How Is Micropos Medical's Cash Burn Changing Over Time?

In our view, Micropos Medical doesn't yet produce significant amounts of operating revenue, since it reported just kr1.5m in the last twelve months. As a result, we think it's a bit early to focus on the revenue growth, so we'll limit ourselves to looking at how the cash burn is changing over time. With the cash burn rate up 45% in the last year, it seems that the company is ratcheting up investment in the business over time. That's not necessarily a bad thing, but investors should be mindful of the fact that will shorten the cash runway. Admittedly, we're a bit cautious of Micropos Medical due to its lack of significant operating revenues.
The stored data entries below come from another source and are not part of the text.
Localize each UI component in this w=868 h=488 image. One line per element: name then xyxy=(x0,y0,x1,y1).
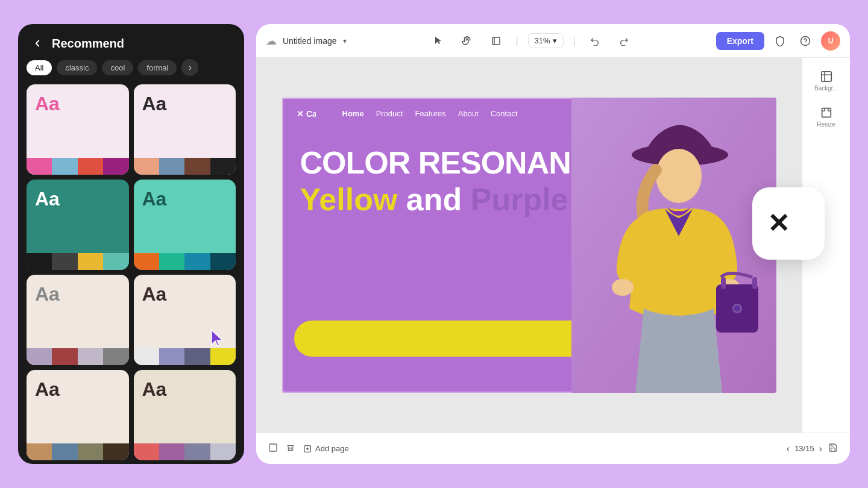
panel-header: Recommend xyxy=(18,24,244,59)
divider: | xyxy=(515,36,518,46)
add-page-button[interactable]: Add page xyxy=(303,444,349,453)
capcut-floating-logo: ✕ xyxy=(752,187,825,260)
svg-point-10 xyxy=(612,279,634,296)
canvas-area: ✕ CapCut Home Product Features About Con… xyxy=(256,58,802,433)
prev-page-button[interactable]: ‹ xyxy=(787,443,790,454)
filter-all[interactable]: All xyxy=(27,60,52,75)
hero-text-area: COLOR RESONANCE Yellow and Purple xyxy=(300,146,613,217)
canvas-content[interactable]: ✕ CapCut Home Product Features About Con… xyxy=(282,98,776,393)
color-swatches xyxy=(27,348,129,365)
panel-title: Recommend xyxy=(52,37,124,51)
swatch xyxy=(184,253,210,270)
filter-formal[interactable]: formal xyxy=(138,60,177,75)
subtitle-yellow: Yellow xyxy=(300,182,398,217)
color-swatches xyxy=(134,158,236,175)
swatch xyxy=(159,443,184,460)
filter-classic[interactable]: classic xyxy=(57,60,97,75)
swatch xyxy=(134,253,159,270)
filter-more-button[interactable]: › xyxy=(181,59,198,76)
save-bottom-icon[interactable] xyxy=(828,443,838,455)
filter-cool[interactable]: cool xyxy=(102,60,133,75)
color-swatches xyxy=(27,158,129,175)
redo-button[interactable] xyxy=(614,31,634,51)
swatch xyxy=(52,348,77,365)
filter-row: All classic cool formal › xyxy=(18,59,244,84)
back-button[interactable] xyxy=(29,35,46,52)
svg-rect-14 xyxy=(752,277,757,289)
style-cards-grid: Aa Aa Aa xyxy=(18,84,244,460)
user-avatar[interactable]: U xyxy=(821,31,840,51)
swatch xyxy=(210,158,236,175)
swatch xyxy=(27,348,52,365)
background-tool[interactable]: Backgr... xyxy=(805,65,848,96)
swatch xyxy=(78,158,103,175)
nav-link-home: Home xyxy=(342,109,364,118)
bottom-left: Add page xyxy=(268,443,349,455)
card-aa-label: Aa xyxy=(27,180,129,253)
card-aa-label: Aa xyxy=(134,84,236,158)
card-aa-label: Aa xyxy=(27,370,129,443)
swatch xyxy=(103,253,128,270)
nav-link-contact: Contact xyxy=(491,109,518,118)
shield-icon[interactable] xyxy=(770,31,790,51)
toolbar-center: | 31% ▾ | xyxy=(354,31,709,51)
subtitle-and: and xyxy=(406,182,471,217)
cloud-icon: ☁ xyxy=(266,34,277,48)
trash-icon[interactable] xyxy=(286,443,295,455)
svg-point-9 xyxy=(656,149,702,203)
style-card-2[interactable]: Aa xyxy=(134,84,236,175)
swatch xyxy=(52,158,77,175)
swatch xyxy=(27,443,52,460)
canvas-subtitle: Yellow and Purple xyxy=(300,183,613,217)
svg-rect-18 xyxy=(821,72,831,82)
style-card-1[interactable]: Aa xyxy=(27,84,129,175)
swatch xyxy=(52,443,77,460)
svg-text:✕: ✕ xyxy=(767,208,790,238)
color-swatches xyxy=(134,443,236,460)
swatch xyxy=(78,348,103,365)
style-card-8[interactable]: Aa xyxy=(134,370,236,460)
card-aa-label: Aa xyxy=(134,180,236,253)
swatch xyxy=(210,443,236,460)
editor-panel: ☁ Untitled image ▾ | xyxy=(256,24,850,464)
style-card-5[interactable]: Aa xyxy=(27,275,129,365)
file-name[interactable]: Untitled image xyxy=(283,36,337,46)
canvas-title: COLOR RESONANCE xyxy=(300,146,613,180)
cursor-icon xyxy=(209,329,226,351)
frame-bottom-icon[interactable] xyxy=(268,443,278,455)
style-card-4[interactable]: Aa xyxy=(134,180,236,270)
zoom-value: 31% xyxy=(535,36,550,45)
frame-tool-button[interactable] xyxy=(486,31,506,51)
page-nav: ‹ 13/15 › xyxy=(787,443,822,454)
style-card-3[interactable]: Aa xyxy=(27,180,129,270)
swatch xyxy=(134,348,159,365)
left-panel: Recommend All classic cool formal › Aa A… xyxy=(18,24,244,464)
zoom-control[interactable]: 31% ▾ xyxy=(528,33,564,48)
color-swatches xyxy=(27,443,129,460)
svg-rect-19 xyxy=(822,108,831,117)
style-card-7[interactable]: Aa xyxy=(27,370,129,460)
toolbar-left: ☁ Untitled image ▾ xyxy=(266,34,347,48)
hand-tool-button[interactable] xyxy=(458,31,477,51)
background-tool-label: Backgr... xyxy=(814,85,838,92)
undo-button[interactable] xyxy=(585,31,605,51)
filename-dropdown-icon[interactable]: ▾ xyxy=(343,37,347,45)
svg-text:✕ CapCut: ✕ CapCut xyxy=(297,109,316,119)
color-swatches xyxy=(27,253,129,270)
toolbar-right: Export U xyxy=(716,31,840,51)
zoom-dropdown-icon: ▾ xyxy=(553,36,557,45)
svg-rect-2 xyxy=(492,37,500,45)
card-aa-label: Aa xyxy=(27,275,129,348)
export-button[interactable]: Export xyxy=(716,32,764,50)
swatch xyxy=(103,348,128,365)
resize-tool[interactable]: Resize xyxy=(805,101,848,133)
subtitle-purple: Purple xyxy=(471,182,568,217)
style-card-6[interactable]: Aa xyxy=(134,275,236,365)
next-page-button[interactable]: › xyxy=(819,443,822,454)
swatch xyxy=(103,443,128,460)
swatch xyxy=(159,253,184,270)
divider2: | xyxy=(573,36,576,46)
help-icon[interactable] xyxy=(796,31,815,51)
select-tool-button[interactable] xyxy=(429,31,448,51)
resize-tool-label: Resize xyxy=(817,121,835,128)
So we'd generally prefer stocks from this list of stocks that have analysts forecasting growth.

How Hard Would It Be For Micropos Medical To Raise More Cash For Growth?

Given its cash burn trajectory, Micropos Medical shareholders should already be thinking about how easy it might be for it to raise further cash in the future. Generally speaking, a listed business can raise new cash through issuing shares or taking on debt. One of the main advantages held by publicly listed companies is that they can sell shares to investors to raise cash and fund growth. By looking at a company's cash burn relative to its market capitalisation, we gain insight on how much shareholders would be diluted if the company needed to raise enough cash to cover another year's cash burn.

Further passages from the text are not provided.